Python: Check if one dictionary is a subset of another larger dictionary

Question

I\'m trying to write a custom filter method that takes an arbitrary number of kwargs and returns a list containing the elements of a database-like list that contain

Answer 1

Use this wrapper object that provides partial comparison and nice diffs:

class DictMatch(dict):
    """ Partial match of a dictionary to another one """
    def __eq__(self, other: dict):
        assert isinstance(other, dict)
        return all(other[name] == value for name, value in self.items())
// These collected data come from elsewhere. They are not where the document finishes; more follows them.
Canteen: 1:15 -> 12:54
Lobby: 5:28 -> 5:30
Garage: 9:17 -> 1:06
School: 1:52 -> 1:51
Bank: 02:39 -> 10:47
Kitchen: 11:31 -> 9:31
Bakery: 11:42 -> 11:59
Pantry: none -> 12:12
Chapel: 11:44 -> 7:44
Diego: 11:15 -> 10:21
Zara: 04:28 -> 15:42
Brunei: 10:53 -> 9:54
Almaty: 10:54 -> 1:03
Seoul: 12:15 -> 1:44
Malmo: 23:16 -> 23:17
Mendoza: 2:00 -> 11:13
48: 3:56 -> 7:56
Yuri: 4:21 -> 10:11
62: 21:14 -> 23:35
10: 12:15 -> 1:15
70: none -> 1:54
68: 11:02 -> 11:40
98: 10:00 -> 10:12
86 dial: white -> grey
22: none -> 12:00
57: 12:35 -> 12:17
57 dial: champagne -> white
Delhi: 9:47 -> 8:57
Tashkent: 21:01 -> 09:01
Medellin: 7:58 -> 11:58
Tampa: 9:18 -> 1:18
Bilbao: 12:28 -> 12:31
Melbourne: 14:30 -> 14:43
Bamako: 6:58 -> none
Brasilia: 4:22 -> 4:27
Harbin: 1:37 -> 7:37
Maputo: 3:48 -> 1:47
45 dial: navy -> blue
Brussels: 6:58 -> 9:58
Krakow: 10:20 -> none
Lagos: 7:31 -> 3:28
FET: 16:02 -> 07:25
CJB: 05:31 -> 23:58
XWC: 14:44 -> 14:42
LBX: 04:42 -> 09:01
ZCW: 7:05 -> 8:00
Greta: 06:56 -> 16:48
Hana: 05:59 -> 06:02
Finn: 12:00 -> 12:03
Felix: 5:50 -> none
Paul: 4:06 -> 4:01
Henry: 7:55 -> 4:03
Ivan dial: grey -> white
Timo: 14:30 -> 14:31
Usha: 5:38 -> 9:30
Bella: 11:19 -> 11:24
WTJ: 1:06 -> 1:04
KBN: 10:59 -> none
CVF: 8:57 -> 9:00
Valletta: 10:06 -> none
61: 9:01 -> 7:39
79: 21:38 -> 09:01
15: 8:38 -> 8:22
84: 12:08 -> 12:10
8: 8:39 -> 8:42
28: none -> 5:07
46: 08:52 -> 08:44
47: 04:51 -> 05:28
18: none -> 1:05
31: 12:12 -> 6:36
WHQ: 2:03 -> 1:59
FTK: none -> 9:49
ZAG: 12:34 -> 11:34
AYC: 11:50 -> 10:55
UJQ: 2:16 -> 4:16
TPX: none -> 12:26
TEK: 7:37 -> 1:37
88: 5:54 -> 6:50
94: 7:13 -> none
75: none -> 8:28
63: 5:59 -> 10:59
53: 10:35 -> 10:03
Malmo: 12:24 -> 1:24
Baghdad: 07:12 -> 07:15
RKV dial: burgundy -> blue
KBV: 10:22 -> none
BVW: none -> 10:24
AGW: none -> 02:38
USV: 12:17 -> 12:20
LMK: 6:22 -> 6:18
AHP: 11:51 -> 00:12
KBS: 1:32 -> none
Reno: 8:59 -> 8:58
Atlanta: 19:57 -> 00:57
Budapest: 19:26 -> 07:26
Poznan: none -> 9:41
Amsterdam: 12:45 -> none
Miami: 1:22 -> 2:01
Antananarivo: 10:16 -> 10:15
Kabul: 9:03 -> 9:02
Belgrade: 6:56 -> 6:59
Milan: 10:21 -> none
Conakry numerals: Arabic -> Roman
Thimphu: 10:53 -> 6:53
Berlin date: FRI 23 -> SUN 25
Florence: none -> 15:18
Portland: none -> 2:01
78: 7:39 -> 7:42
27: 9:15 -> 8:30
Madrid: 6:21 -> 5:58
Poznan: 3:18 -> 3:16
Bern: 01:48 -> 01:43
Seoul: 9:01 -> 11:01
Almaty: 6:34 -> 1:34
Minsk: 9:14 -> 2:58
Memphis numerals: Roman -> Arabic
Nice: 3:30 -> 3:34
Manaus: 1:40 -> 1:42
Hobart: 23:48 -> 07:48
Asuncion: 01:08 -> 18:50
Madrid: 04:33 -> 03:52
actual_name = {'praenomen': 'Gaius', 'nomen': 'Julius', 'cognomen': 'Caesar'}
expected_name = DictMatch({'praenomen': 'Gaius'})  # partial match
assert expected_name == actual_name  # True

Answer 2

Most of the answers will not work if within dict there are some arrays of other dicts, here is a solution for this:

def d_eq(d, d1):
   if not isinstance(d, (dict, list)):
      return d == d1
   if isinstance(d, list):
      return all(d_eq(a, b) for a, b in zip(d, d1))
   return all(d.get(i) == d1[i] or d_eq(d.get(i), d1[i]) for i in d1)

def is_sub(d, d1):
  if isinstance(d, list):
     return any(is_sub(i, d1) for i in d)
  return d_eq(d, d1) or (isinstance(d, dict) and any(is_sub(b, d1) for b in d.values()))

print(is_sub(dct_1, dict_2))

Taken from How to check if dict is subset of another complex dict

Answer 3

Here is a solution that also properly recurses into lists and sets contained within the dictionary. You can also use this for lists containing dicts etc...

def is_subset(subset, superset):
    if isinstance(subset, dict):
        return all(key in superset and is_subset(val, superset[key]) for key, val in subset.items())

    if isinstance(subset, list) or isinstance(subset, set):
        return all(any(is_subset(subitem, superitem) for superitem in superset) for subitem in subset)

    # assume that subset is a plain value if none of the above match
    return subset == superset

Answer 4

This function works for non-hashable values. I also think that it is clear and easy to read.

def isSubDict(subDict,dictionary):
    for key in subDict.keys():
        if (not key in dictionary) or (not subDict[key] == dictionary[key]):
            return False
    return True

In [126]: isSubDict({1:2},{3:4})
Out[126]: False

In [127]: isSubDict({1:2},{1:2,3:4})
Out[127]: True

In [128]: isSubDict({1:{2:3}},{1:{2:3},3:4})
Out[128]: True

In [129]: isSubDict({1:{2:3}},{1:{2:4},3:4})
Out[129]: False

Answer 5

A short recursive implementation that works for nested dictionaries:

def compare_dicts(a,b):
    if not a: return True
    if isinstance(a, dict):
        key, val = a.popitem()
        return isinstance(b, dict) and key in b and compare_dicts(val, b.pop(key)) and compare_dicts(a, b)
    return a == b

This will consume the a and b dicts. If anyone knows of a good way to avoid that without resorting to partially iterative solutions as in other answers, please tell me. I would need a way to split a dict into head and tail based on a key.

This code is more usefull as a programming exercise, and probably is a lot slower than other solutions in here that mix recursion and iteration. @Nutcracker's solution is pretty good for nested dictionaries.

Answer 6

Convert to item pairs and check for containment.

all(item in superset.items() for item in subset.items())

Optimization is left as an exercise for the reader.